— ASSIGNMENT —
Begin at the top of the records below and return each line exactly through the line with "ый подсластитель эритритол,сухое". Skip pictures.

— EXERCISE INPUT —

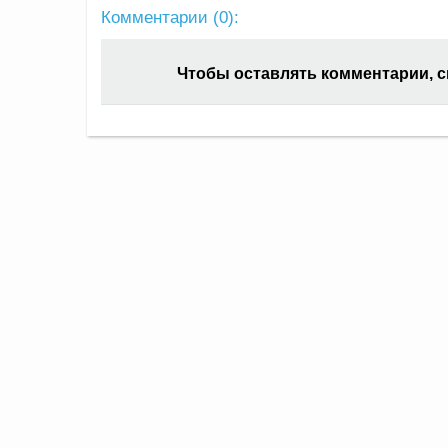
Комментарии (
0
):
Чтобы оставлять комментарии, 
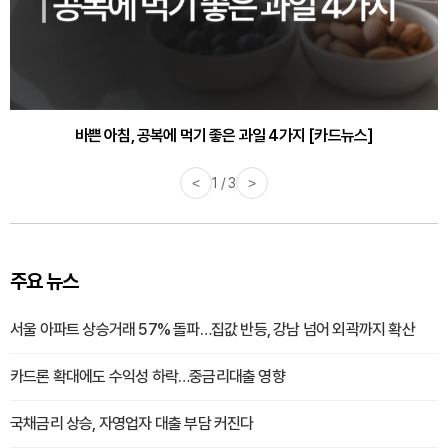
바쁜 아침, 공복에 먹기 좋은 과일 4가지 [카드뉴스]
<
1 / 3
>
주요 뉴스
서울 아파트 상승거래 57% 돌파…집값 반등, 강남 넘어 외곽까지 확산
카드론 확대에도 수익성 하락…중금리대출 영향
국채금리 상승, 자영업자 대출 부담 커진다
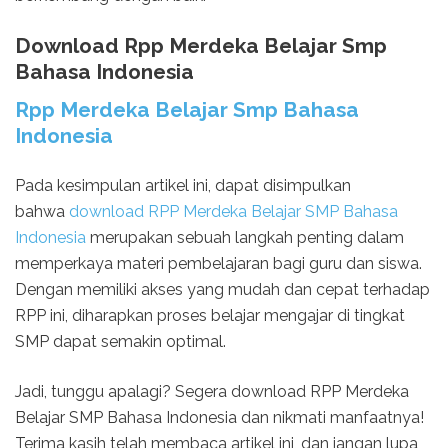
Download Rpp Merdeka Belajar Smp
Bahasa Indonesia
Rpp Merdeka Belajar Smp Bahasa
Indonesia
Pada kesimpulan artikel ini, dapat disimpulkan
bahwa
download RPP Merdeka Belajar SMP Bahasa
Indonesia
merupakan sebuah langkah penting dalam
memperkaya materi pembelajaran bagi guru dan siswa.
Dengan memiliki akses yang mudah dan cepat terhadap
RPP ini, diharapkan proses belajar mengajar di tingkat
SMP dapat semakin optimal.
Jadi, tunggu apalagi? Segera download RPP Merdeka
Belajar SMP Bahasa Indonesia dan nikmati manfaatnya!
Terima kasih telah membaca artikel ini, dan jangan lupa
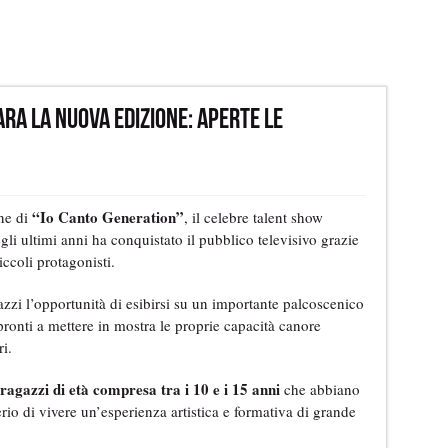
ra la nuova edizione: Aperte le
“Io Canto Generation”
ne di
, il celebre talent show
gli ultimi anni ha conquistato il pubblico televisivo grazie
iccoli protagonisti.
zzi l’opportunità di esibirsi su un importante palcoscenico
 pronti a mettere in mostra le proprie capacità canore
i.
ragazzi di età compresa tra i 10 e i 15 anni
che abbiano
erio di vivere un’esperienza artistica e formativa di grande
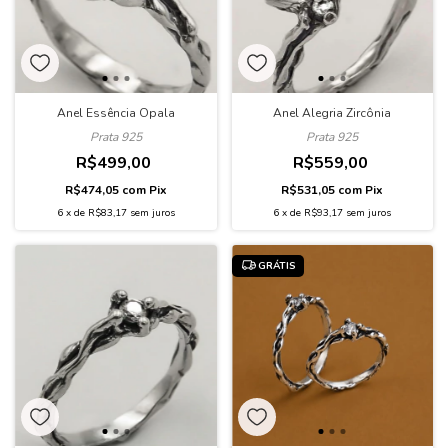
Anel Essência Opala
Anel Alegria Zircônia
Prata 925
Prata 925
R$499,00
R$559,00
R$474,05
com
Pix
R$531,05
com
Pix
6
x
de
R$83,17
sem juros
6
x
de
R$93,17
sem juros
GRÁTIS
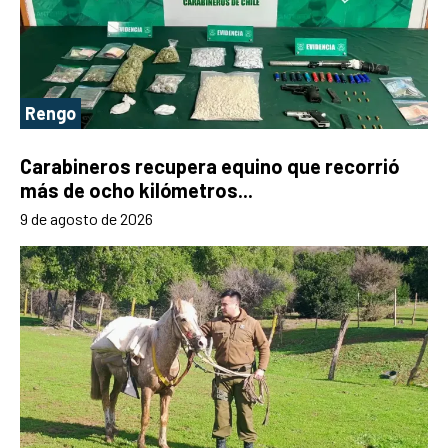
Rengo
Carabineros recupera equino que recorrió
más de ocho kilómetros...
9 de agosto de 2026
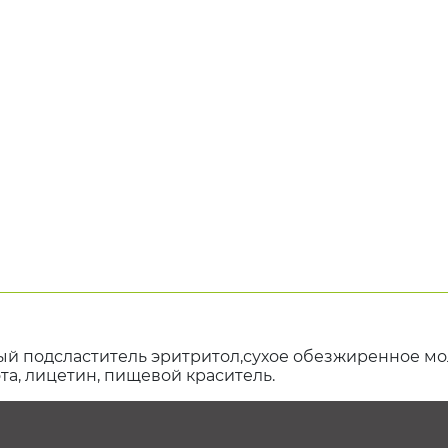
ый подсластитель эритритол,сухое обезжиренное мол
та, лицетин, пищевой краситель.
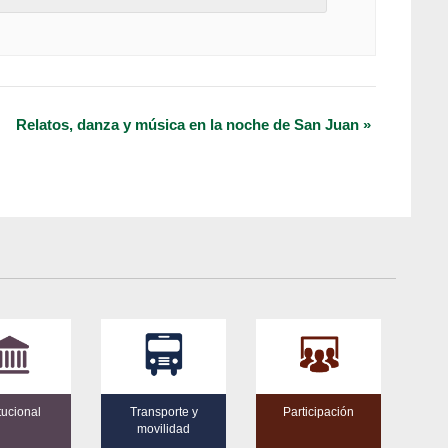
Relatos, danza y música en la noche de San Juan
»
itucional
Transporte y
Participación
movilidad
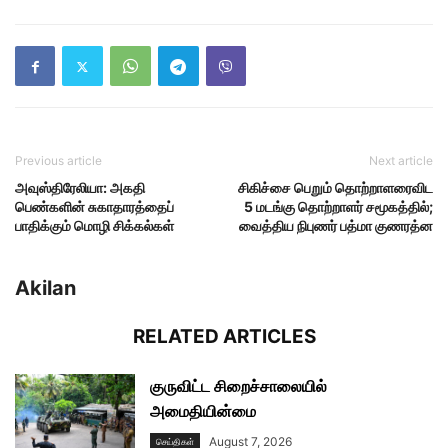
Previous article
Next article
அவுஸ்திரேலியா: அகதி
சிகிச்சை பெறும் தொற்றாளரைவிட
பெண்களின் சுகாதாரத்தைப்
5 மடங்கு தொற்றாளர் சமூகத்தில்;
பாதிக்கும் மொழி சிக்கல்கள்
வைத்திய நிபுணர் பத்மா குணரத்ன
Akilan
RELATED ARTICLES
குருவிட்ட சிறைச்சாலையில்
அமைதியின்மை
August 7, 2026
செய்திகள்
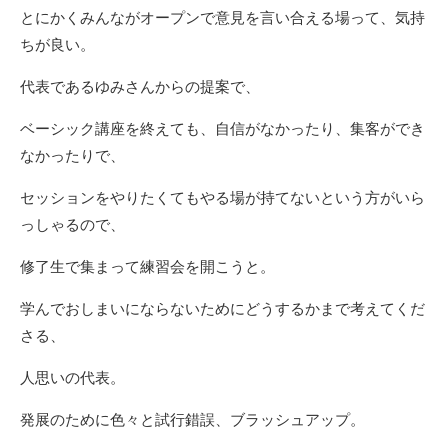
とにかくみんながオープンで意見を言い合える場って、気持
ちが良い。
代表であるゆみさんからの提案で、
ベーシック講座を終えても、自信がなかったり、集客ができ
なかったりで、
セッションをやりたくてもやる場が持てないという方がいら
っしゃるので、
修了生で集まって練習会を開こうと。
学んでおしまいにならないためにどうするかまで考えてくだ
さる、
人思いの代表。
発展のために色々と試行錯誤、ブラッシュアップ。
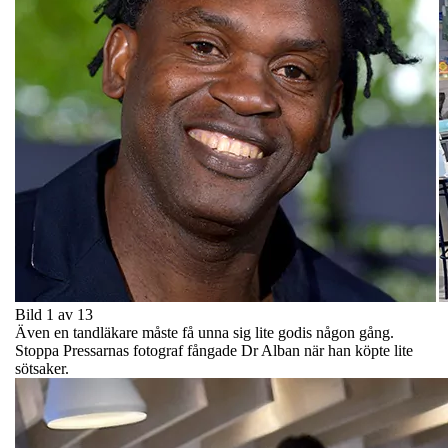
Bild 1 av 13
Även en tandläkare måste få unna sig lite godis någon gång.
Stoppa Pressarnas fotograf fångade Dr Alban när han köpte lite
sötsaker.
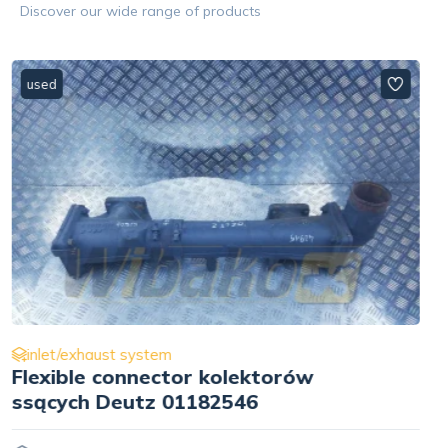
Discover our wide range of products
used
inlet/exhaust system
Inlet mainfold heater Deutz
04290354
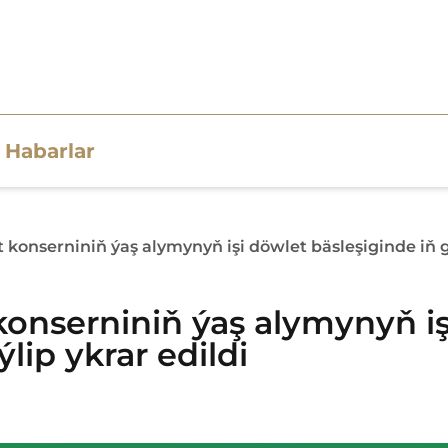
Habarlar
onserniniň ýaş alymynyň işi döwlet bäsleşiginde iň go
nserniniň ýaş alymynyň işi
lip ykrar edildi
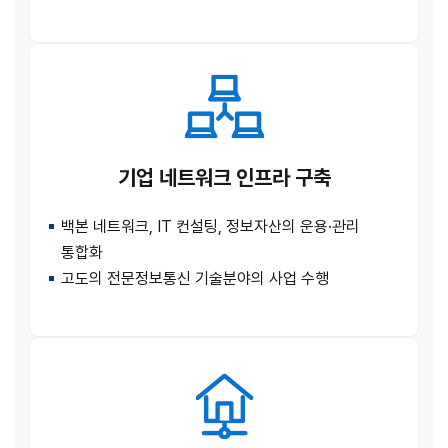
기업 네트워크 인프라 구축
백본 네트워크, IT 컨설팅, 정보자산의 운용·관리
통합화
고도의 전문정보통신 기술분야의 사업 수행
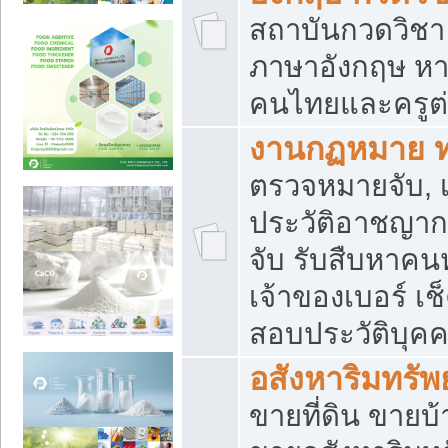
สถาบันกวดวิชา 
ภาษาอังกฤษ หา
คนไทยและครูต่
งานกฏหมาย 
ตรวจหมายจับ, เ
ประวัติอาชญาก
จับ รับสืบหาค
เจ้าของเบอร์ เช
สอบประวัติบุค
อสังหาริมทรัพย
ขายที่ดิน ขาย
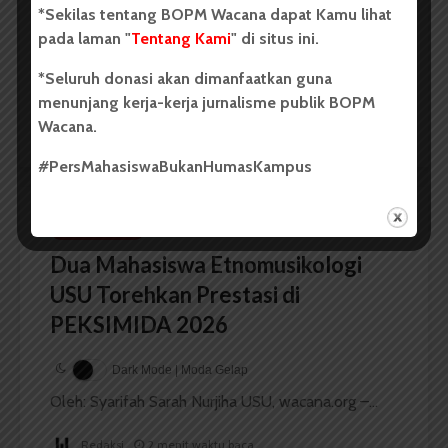
Sumatra Utara 2026
*Sekilas tentang BOPM Wacana dapat Kamu lihat
pada laman "
Tentang Kami
" di situs ini.
Dark Mode | Moda Gelap
*Seluruh donasi akan dimanfaatkan guna
Oleh: Iyusarah Pakpahan USU, wacana.org – Dua...
menunjang kerja-kerja jurnalisme publik BOPM
Wacana.
Redaksi
2 menit waktu baca
#PersMahasiswaBukanHumasKampus
BERITA KAMPUS
Dua Mahasiswa Etnomusikologi
USU Torehkan Prestasi di
PEKSIMIDA 2026
Dark Mode | Moda Gelap
Oleh: Syarifah Sarah Nurjiha USU, wacana.org –...
Redaksi
2 menit waktu baca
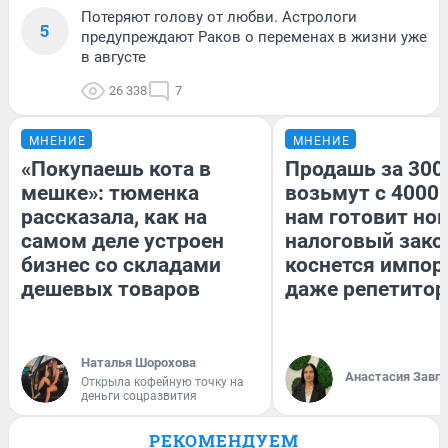
Потеряют голову от любви. Астрологи
5
предупреждают Раков о переменах в жизни уже
в августе
26 338
7
МНЕНИЕ
МНЕНИЕ
«Покупаешь кота в
Продашь за 3000
мешке»: тюменка
возьмут с 4000.
рассказала, как на
нам готовит но
самом деле устроен
налоговый зако
бизнес со складами
коснется импор
дешевых товаров
даже репетитор
Наталья Шорохова
Анастасия Завг
Открыла кофейную точку на
деньги соцразвития
РЕКОМЕНДУЕМ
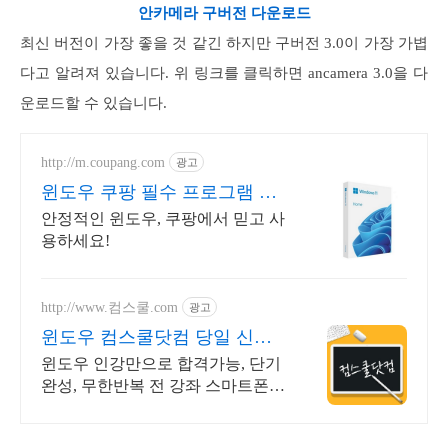
안카메라 구버전 다운로드
최신 버전이 가장 좋을 것 같긴 하지만 구버전 3.0이 가장 가볍
다고 알려져 있습니다. 위 링크를 클릭하면 ancamera 3.0을 다
운로드할 수 있습니다.
http://m.coupang.com
광고
윈도우 쿠팡 필수 프로그램 한
번에!
안정적인 윈도우, 쿠팡에서 믿고 사
용하세요!
http://www.컴스쿨.com
광고
윈도우 컴스쿨닷컴 당일 신청&
결제시 기프티콘!
윈도우 인강만으로 합격가능, 단기
완성, 무한반복 전 강좌 스마트폰
학습가능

— ANSWER TO THIS EXERCISE —
Комментарии (
0
):
Чтобы оставлять комментарии, 
바쁜 아침, 공복에 먹기 좋은 과일 4가지 [카드뉴스]
<
1 / 3
>
주요 뉴스
서울 아파트 상승거래 57% 돌파…집값 반등, 강남 넘어 외곽까지 확산
카드론 확대에도 수익성 하락…중금리대출 영향
국채금리 상승, 자영업자 대출 부담 커진다
Download Rpp Merdeka Belajar Smp
Bahasa Indonesia
Rpp Merdeka Belajar Smp Bahasa
Indonesia
Pada kesimpulan artikel ini, dapat disimpulkan
bahwa
download RPP Merdeka Belajar SMP Bahasa
Indonesia
merupakan sebuah langkah penting dalam
memperkaya materi pembelajaran bagi guru dan siswa.
Dengan memiliki akses yang mudah dan cepat terhadap
RPP ini, diharapkan proses belajar mengajar di tingkat
SMP dapat semakin optimal.
Jadi, tunggu apalagi? Segera download RPP Merdeka
Belajar SMP Bahasa Indonesia dan nikmati manfaatnya!
Terima kasih telah membaca artikel ini, dan jangan lupa
ra la nuova edizione: Aperte le
“Io Canto Generation”
ne di
, il celebre talent show
gli ultimi anni ha conquistato il pubblico televisivo grazie
iccoli protagonisti.
zzi l’opportunità di esibirsi su un importante palcoscenico
 pronti a mettere in mostra le proprie capacità canore
i.
ragazzi di età compresa tra i 10 e i 15 anni
che abbiano
erio di vivere un’esperienza artistica e formativa di grande
Anel Essência Opala
Anel Alegria Zircônia
Prata 925
Prata 925
R$499,00
R$559,00
R$474,05
com
Pix
R$531,05
com
Pix
6
x
de
R$83,17
sem juros
6
x
de
R$93,17
sem juros
GRÁTIS
Rengo
Carabineros recupera equino que recorrió
más de ocho kilómetros...
9 de agosto de 2026
ый подсластитель эритритол,сухое обезжиренное мол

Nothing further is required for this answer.